🤖 AI Summary
Audio deepfake detection models suffer significant robustness degradation under realistic acoustic degradations—such as reverberation, environmental noise, and consumer-grade recording channel distortions.
Method: This paper introduces the first standardized benchmark for evaluating detection robustness under measured signal-to-noise ratio (SNR)-based noise degradations. We propose a multi-condition training paradigm coupled with fixed-SNR evaluation, defining four fine-grained detection tasks based on authenticity (genuine vs. spoofed) and corruption type. Experiments employ mixed training data from MS-SNSD and ASVspoof 2021 DF, fine-tuning WavLM, Wav2Vec2, and MMS encoders for binary and four-class classification, evaluated via ROC-AUC and EER.

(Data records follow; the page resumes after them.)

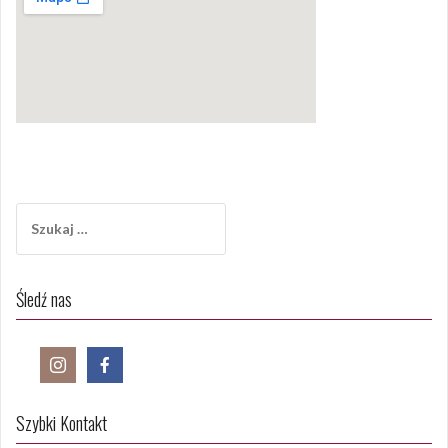
Szukaj:
Śledź nas
Szybki Kontakt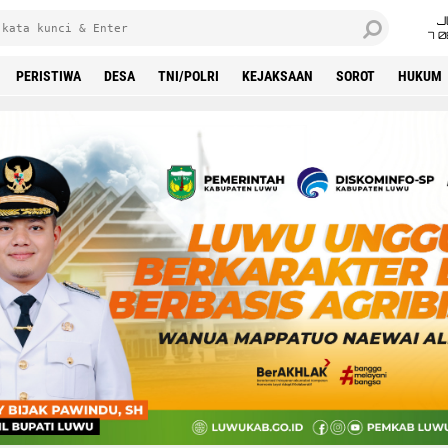
J
7 
PERISTIWA
DESA
TNI/POLRI
KEJAKSAAN
SOROT
HUKUM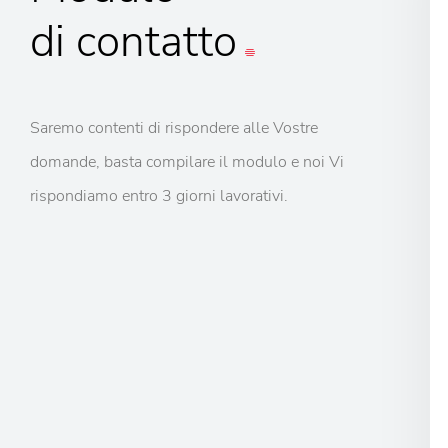
di contatto
Saremo contenti di rispondere alle Vostre
domande, basta compilare il modulo e noi Vi
rispondiamo entro 3 giorni lavorativi.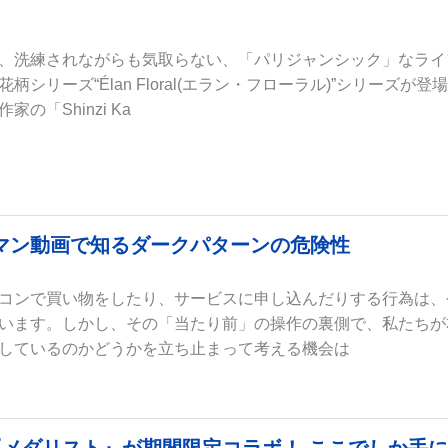
、洗練されながらも気取らない、「パリジャンシック」なライ
シリーズ“Élan Floral(エラン・フローラル)”シリーズが登
の「Shinzi Ka
マン動画で知るダークパターンの危険性
コンで買い物をしたり、サービスに申し込んだりする行為は、
います。しかし、その「当たり前」の操作の裏側で、私たちが
しているのかどうかを立ち止まって考える機会は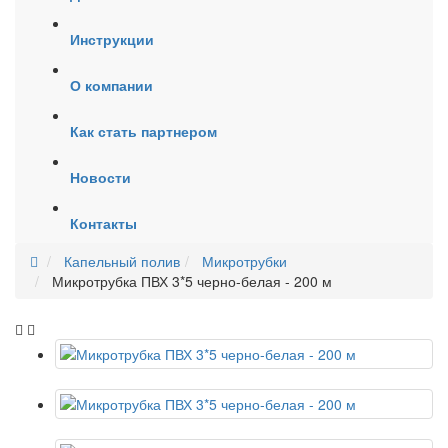
Инструкции
О компании
Как стать партнером
Новости
Контакты
Капельный полив
Микротрубки
Микротрубка ПВХ 3*5 черно-белая - 200 м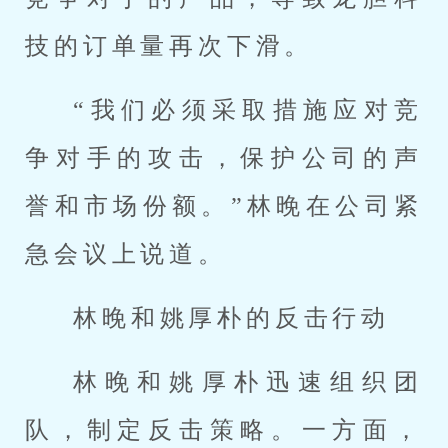
技的订单量再次下滑。
“我们必须采取措施应对竞
争对手的攻击，保护公司的声
誉和市场份额。”林晚在公司紧
急会议上说道。
林晚和姚厚朴的反击行动
林晚和姚厚朴迅速组织团
队，制定反击策略。一方面，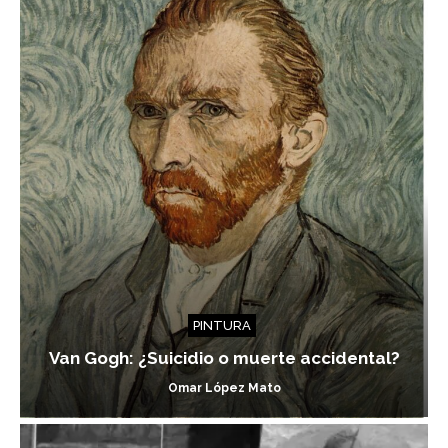
PINTURA
Van Gogh: ¿Suicidio o muerte accidental?
Omar López Mato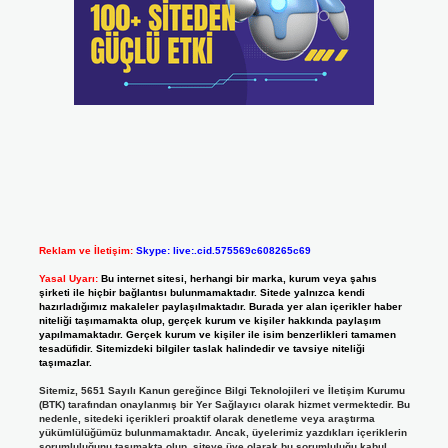
Reklam ve İletişim:
Skype: live:.cid.575569c608265c69
Yasal Uyarı:
Bu internet sitesi, herhangi bir marka, kurum veya şahıs
şirketi ile hiçbir bağlantısı bulunmamaktadır. Sitede yalnızca kendi
hazırladığımız makaleler paylaşılmaktadır. Burada yer alan içerikler haber
niteliği taşımamakta olup, gerçek kurum ve kişiler hakkında paylaşım
yapılmamaktadır. Gerçek kurum ve kişiler ile isim benzerlikleri tamamen
tesadüfidir. Sitemizdeki bilgiler taslak halindedir ve tavsiye niteliği
taşımazlar.
Sitemiz, 5651 Sayılı Kanun gereğince Bilgi Teknolojileri ve İletişim Kurumu
(BTK) tarafından onaylanmış bir Yer Sağlayıcı olarak hizmet vermektedir. Bu
nedenle, sitedeki içerikleri proaktif olarak denetleme veya araştırma
yükümlülüğümüz bulunmamaktadır. Ancak, üyelerimiz yazdıkları içeriklerin
sorumluluğunu taşımakta olup, siteye üye olarak bu sorumluluğu kabul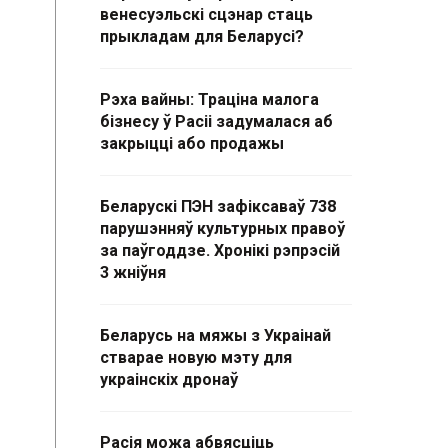
венесуэльскі сцэнар стаць
прыкладам для Беларусі?
Рэха вайны: Траціна малога
бізнесу ў Расіі задумалася аб
закрыцці або продажы
Беларускі ПЭН зафіксаваў 738
парушэнняў культурных правоў
за паўгоддзе. Хронікі рэпрэсій
3 жніўня
Беларусь на мяжы з Украінай
стварае новую мэту для
украінскіх дронаў
Расія можа абвясціць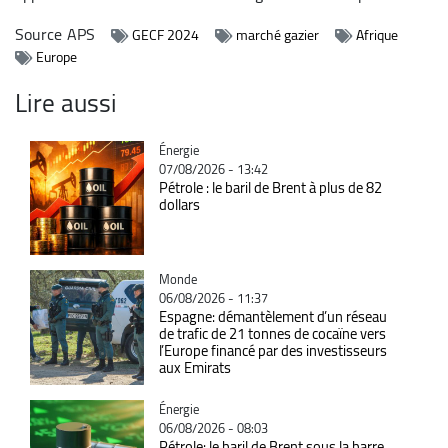
Source
APS
GECF 2024
marché gazier
Afrique
Europe
Lire aussi
Catégorie
Énergie
07/08/2026 - 13:42
Pétrole : le baril de Brent à plus de 82
dollars
Catégorie
Monde
06/08/2026 - 11:37
Espagne: démantèlement d’un réseau
de trafic de 21 tonnes de cocaïne vers
l’Europe financé par des investisseurs
aux Emirats
Catégorie
Énergie
06/08/2026 - 08:03
Pétrole: le baril de Brent sous la barre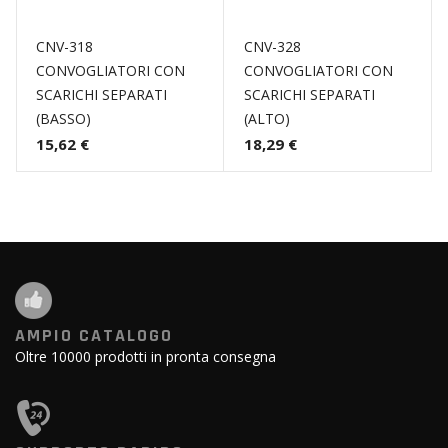
CNV-318
CNV-328
CONVOGLIATORI CON
CONVOGLIATORI CON
SCARICHI SEPARATI
SCARICHI SEPARATI
(BASSO)
(ALTO)
15,62 €
18,29 €
AMPIO CATALOGO
Oltre 10000 prodotti in pronta consegna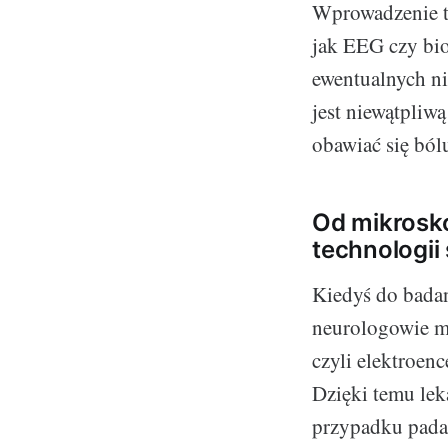
Wprowadzenie t
jak EEG czy bio
ewentualnych ni
jest niewątpliw
obawiać się ból
Od mikrosk
technologi
Kiedyś do bada
neurologowie ma
czyli elektroenc
Dzięki temu lek
przypadku padac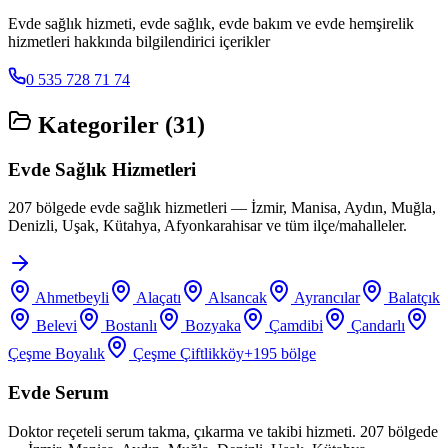
Evde sağlık hizmeti, evde sağlık, evde bakım ve evde hemşirelik
hizmetleri hakkında bilgilendirici içerikler
0 535 728 71 74
Kategoriler (
31
)
Evde Sağlık Hizmetleri
207 bölgede evde sağlık hizmetleri — İzmir, Manisa, Aydın, Muğla,
Denizli, Uşak, Kütahya, Afyonkarahisar ve tüm ilçe/mahalleler.
Ahmetbeyli
Alaçatı
Alsancak
Ayrancılar
Balatçık
Belevi
Bostanlı
Bozyaka
Çamdibi
Çandarlı
Çeşme Boyalık
Çeşme Çiftlikköy
+
195
bölge
Evde Serum
Doktor reçeteli serum takma, çıkarma ve takibi hizmeti. 207 bölgede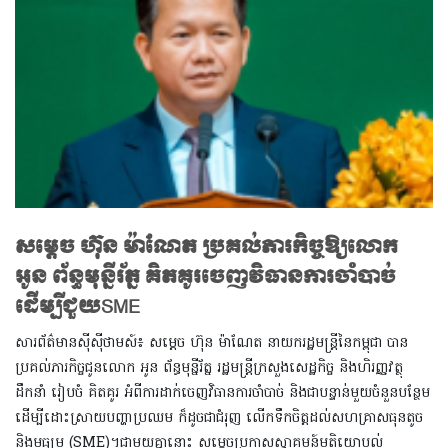
សម្តេច ហ៊ុន ម៉ាណែត ប្រគល់ភារកិច្ចឱ្យលោក
អូន ព័ន្ធមុន្នីរ័ត្ន គិតគូរចេញវិធានការចាំបាច់
ដើម្បីជួយSME
សារព័ត៌មានស៊ីស៊ីថាមស៍៖ សម្តេច ហ៊ុន ម៉ាណែត នាយករដ្ឋមន្ត្រីនៃកម្ពុជា បាន
ប្រគល់ភារកិច្ចជូនលោក អូន ព័ន្ធមុន្នីរ័ត្ន រដ្ឋមន្ត្រីក្រសួងសេដ្ឋកិច្ច និងហិរញ្ញវត្ថុ
ដឹកនាំ រៀបចំ គិតគូរ អំពីការដាក់ចេញវិធានការចាំបាច់ និងជាបន្ទាន់មួយចំនួនបន្ថែម
ដើម្បីដោះស្រាយបញ្ហាប្រឈម ក៏ដូចជាជំរុញ លើកទឹកចិត្តដល់សហគ្រាសធុនតូច
និងមធ្យម (SME)។ជាមួយគ្នានោះ សម្តេចប្រកាសស្វាគមន៍មតិយោបល់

Results: Fine-tuning yields 10–15 percentage-point EER reductions at low SNRs (10–0 dB). Crucially, we quantitatively demonstrate—for the first time—that model performance degrades systematically with decreasing SNR, substantially enhancing reliability for real-world deployment.
📝 Abstract
Deepfake audio detection has progressed rapidly with strong pre-trained encoders (e.g., WavLM, Wav2Vec2, MMS). However, performance in realistic capture conditions - background noise (domestic/office/transport), room reverberation, and consumer channels - often lags clean-lab results. We survey and evaluate robustness for state-of-the-art audio deepfake detection models and present a reproducible framework that mixes MS-SNSD noises with ASVspoof 2021 DF utterances to evaluate under controlled signal-to-noise ratios (SNRs). SNR is a measured proxy for noise severity used widely in speech; it lets us sweep from near-clean (35 dB) to very noisy (-5 dB) to quantify graceful degradation. We study multi-condition training and fixed-SNR testing for pretrained encoders (WavLM, Wav2Vec2, MMS), reporting accuracy, ROC-AUC, and EER on binary and four-class (authenticity x corruption) tasks. In our experiments, finetuning reduces EER by 10-15 percentage points at 10-0 dB SNR across backbones.